→ **Brief**: Every line containing the string "estrategias" should be returned from the records.

→ **Material shown**:

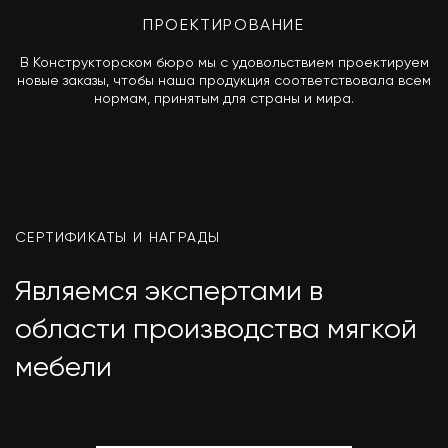
ПРОЕКТИРОВАНИЕ
В Конструкторском бюро мы с удовольствием проектируем
новые заказы, чтобы наша продукция соответствовала всем
нормам, принятым для страны и мира.
СЕРТИФИКАТЫ И НАГРАДЫ
Являемся экспертами в
области производства мягкой
мебели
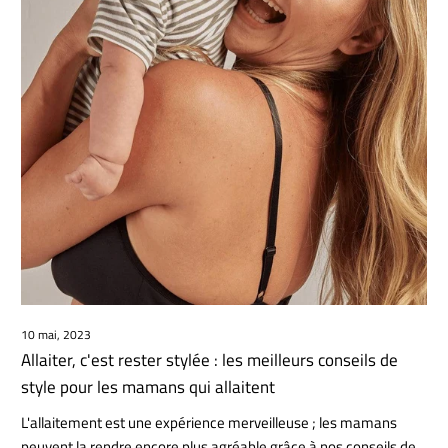
10 mai, 2023
Allaiter, c'est rester stylée : les meilleurs conseils de
style pour les mamans qui allaitent
L'allaitement est une expérience merveilleuse ; les mamans
peuvent la rendre encore plus agréable grâce à nos conseils de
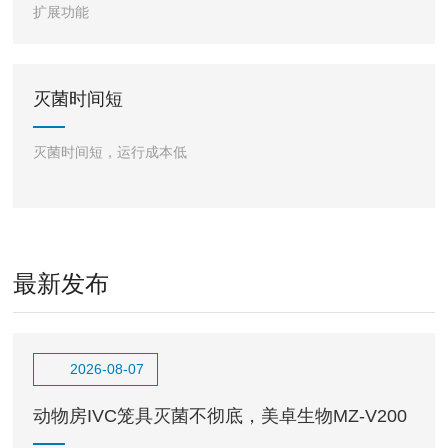
扩展功能
灭菌时间短
灭菌时间短，运行成本低
最新发布
2026-08-07
动物房IVC笼具灭菌不彻底，美卓生物MZ-V200
汽化过氧化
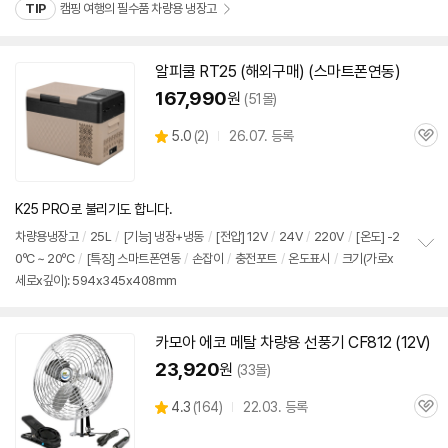
치
TIP
캠핑 여행의 필수품 차량용 냉장고
기
알피쿨 RT25 (해외구매) (스마트폰연동)
167,990
원
(51몰)
상
5.0
(
2)
26.07. 등록
관
별
품
심
점
리
뷰
K25 PRO로 불리기도 합니다.
차량용냉장고
/
25L
/
[기능] 냉장+냉동
/
[전압]
12V
/
24V
/
220V
/
[온도] -2
0ºC ~ 20ºC
/
[특징] 스마트폰연동
/
손잡이
/
충전포트
/
온도표시
/
크기(가로x
정
세로x깊이): 594x345x408mm
보
펼
치
기
카모아 에코 메탈 차량용 선풍기 CF812 (
12V
)
23,920
원
(33몰)
상
4.3
(
164)
22.03. 등록
관
별
품
심
점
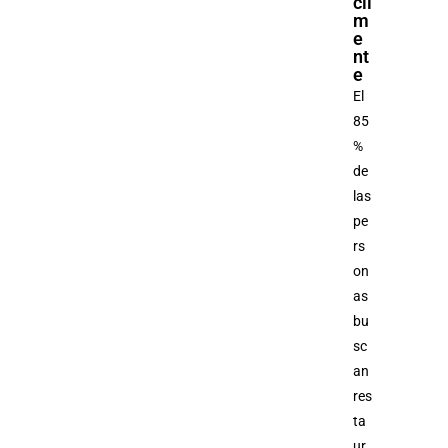
cil
m
e
nt
e
El
85
%
de
las
pe
rs
on
as
bu
sc
an
res
ta
ur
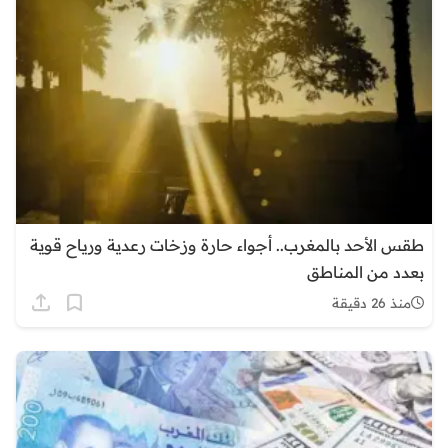
طقس الأحد بالمغرب.. أجواء حارة وزخات رعدية ورياح قوية
بعدد من المناطق
منذ 26 دقيقة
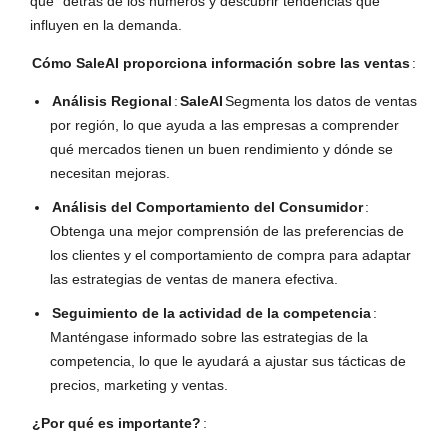
qué" detrás de los números y descubrir tendencias que
influyen en la demanda.
Cómo SaleAI proporciona información sobre las ventas
:
Análisis Regional
:
SaleAI
Segmenta los datos de ventas
por región, lo que ayuda a las empresas a comprender
qué mercados tienen un buen rendimiento y dónde se
necesitan mejoras.
Análisis del Comportamiento del Consumidor
:
Obtenga una mejor comprensión de las preferencias de
los clientes y el comportamiento de compra para adaptar
las estrategias de ventas de manera efectiva.
Seguimiento de la actividad de la competencia
:
Manténgase informado sobre las estrategias de la
competencia, lo que le ayudará a ajustar sus tácticas de
precios, marketing y ventas.
¿Por qué es importante?
:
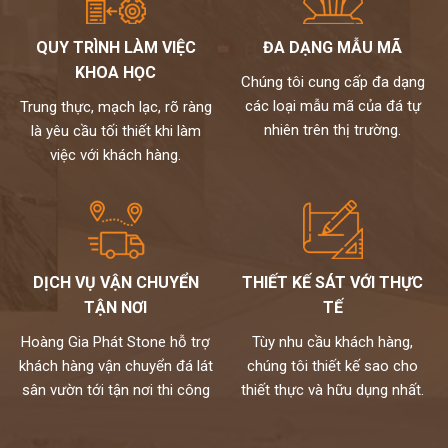
QUY TRÌNH LÀM VIỆC
ĐA DẠNG MẪU MÃ
KHOA HỌC
Chúng tôi cung cấp đa dạng
các loại mẫu mã của đá tự
Trung thực, mạch lạc, rõ ràng
nhiên trên thị trường.
là yêu cầu tối thiết khi làm
việc với khách hàng.
DỊCH VỤ VẬN CHUYỂN
THIẾT KẾ SÁT VỚI THỰC
TẬN NƠI
TẾ
Hoàng Gia Phát Stone hỗ trợ
Tùy nhu cầu khách hàng,
khách hàng vận chuyển đá lát
chúng tôi thiết kế sao cho
sân vườn tới tận nơi thi công
thiết thực và hữu dụng nhất.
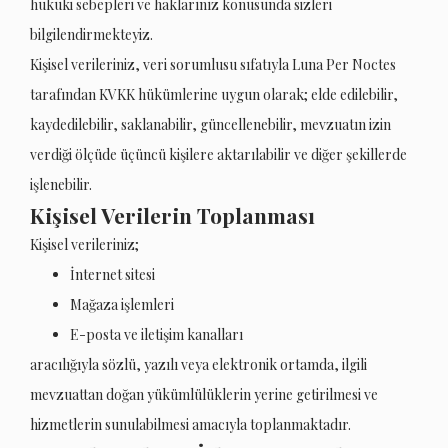
hukuki sebepleri ve haklarınız konusunda sizleri
bilgilendirmekteyiz.
Kişisel verileriniz, veri sorumlusu sıfatıyla Luna Per Noctes
tarafından KVKK hükümlerine uygun olarak; elde edilebilir,
kaydedilebilir, saklanabilir, güncellenebilir, mevzuatın izin
verdiği ölçüde üçüncü kişilere aktarılabilir ve diğer şekillerde
işlenebilir.
Kişisel Verilerin Toplanması
Kişisel verileriniz;
İnternet sitesi
Mağaza işlemleri
E-posta ve iletişim kanalları
aracılığıyla sözlü, yazılı veya elektronik ortamda, ilgili
mevzuattan doğan yükümlülüklerin yerine getirilmesi ve
hizmetlerin sunulabilmesi amacıyla toplanmaktadır.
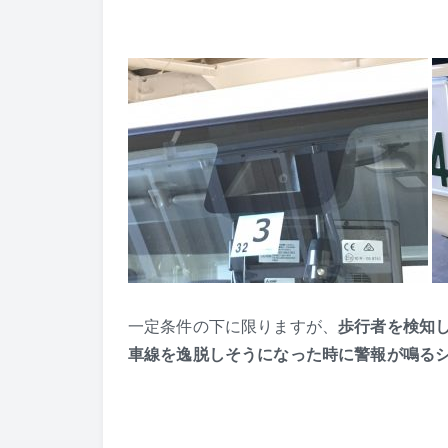
一定条件の下に限りますが、
歩行者を検知
車線を逸脱しそうになった時に警報が鳴る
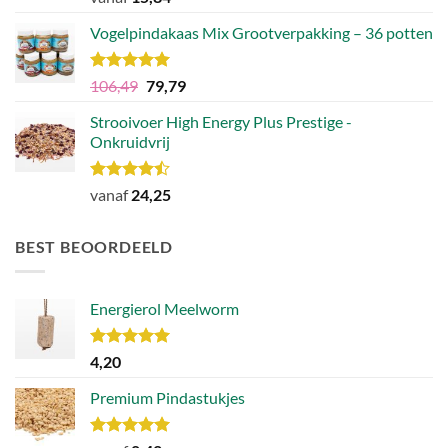
4.83
uit 5
Vogelpindakaas Mix Grootverpakking – 36 potten
Waardering
Oorspronkelijke
Huidige
106,49
79,79
5.00
uit 5
prijs
prijs
Strooivoer High Energy Plus Prestige -
was:
is:
Onkruidvrij
€106,49.
€79,79.
Waardering
vanaf
24,25
4.46
uit 5
BEST BEOORDEELD
Energierol Meelworm
Waardering
4,20
5.00
uit 5
Premium Pindastukjes
Waardering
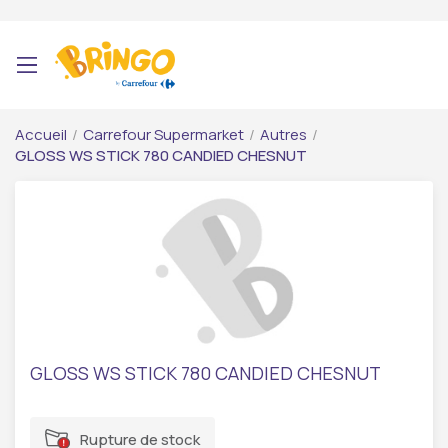
Accueil
/
Carrefour Supermarket
/
Autres
/
GLOSS WS STICK 780 CANDIED CHESNUT
GLOSS WS STICK 780 CANDIED CHESNUT
Rupture de stock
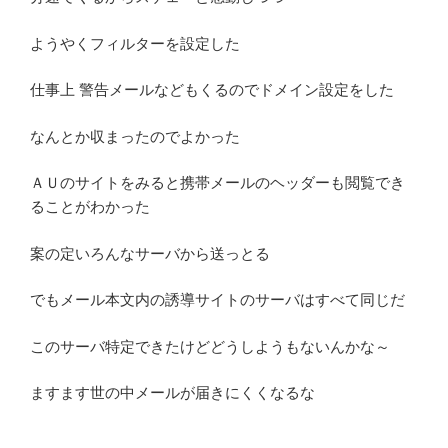
ようやくフィルターを設定した
仕事上 警告メールなどもくるのでドメイン設定をした
なんとか収まったのでよかった
ＡＵのサイトをみると携帯メールのヘッダーも閲覧でき
ることがわかった
案の定いろんなサーバから送っとる
でもメール本文内の誘導サイトのサーバはすべて同じだ
このサーバ特定できたけどどうしようもないんかな～
ますます世の中メールが届きにくくなるな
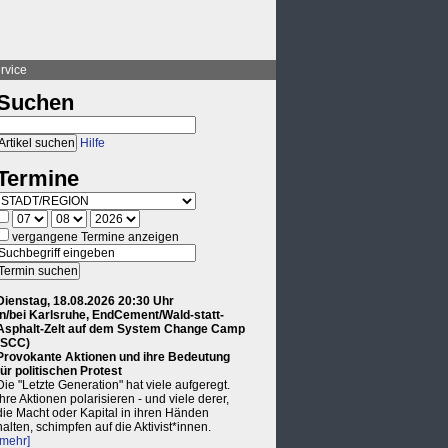
rvice
Suchen
Hilfe
Termine
vergangene Termine anzeigen
Dienstag, 18.08.2026 20:30 Uhr
in/bei Karlsruhe, EndCement/Wald-statt-
Asphalt-Zelt auf dem System Change Camp
(SCC)
Provokante Aktionen und ihre Bedeutung
für politischen Protest
Die "Letzte Generation" hat viele aufgeregt.
Ihre Aktionen polarisieren - und viele derer,
die Macht oder Kapital in ihren Händen
halten, schimpfen auf die Aktivist*innen.
[mehr]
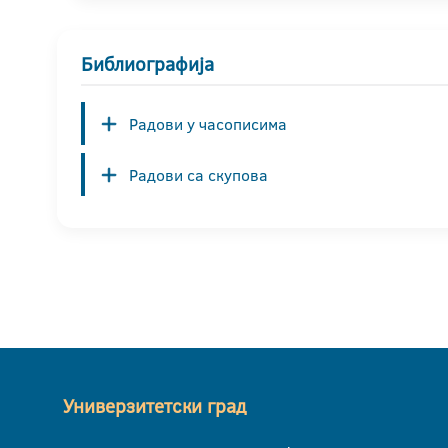
Библиографија
Радови у часописима
Радови са скупова
Универзитетски град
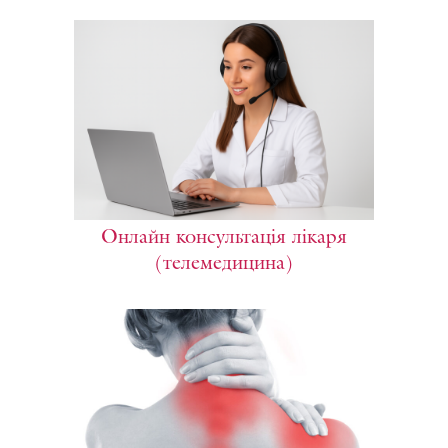
Онлайн консультація лікаря
(телемедицина)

→ **Result**:
las estrategias de ventas de manera efectiva.
Manténgase informado sobre las estrategias de la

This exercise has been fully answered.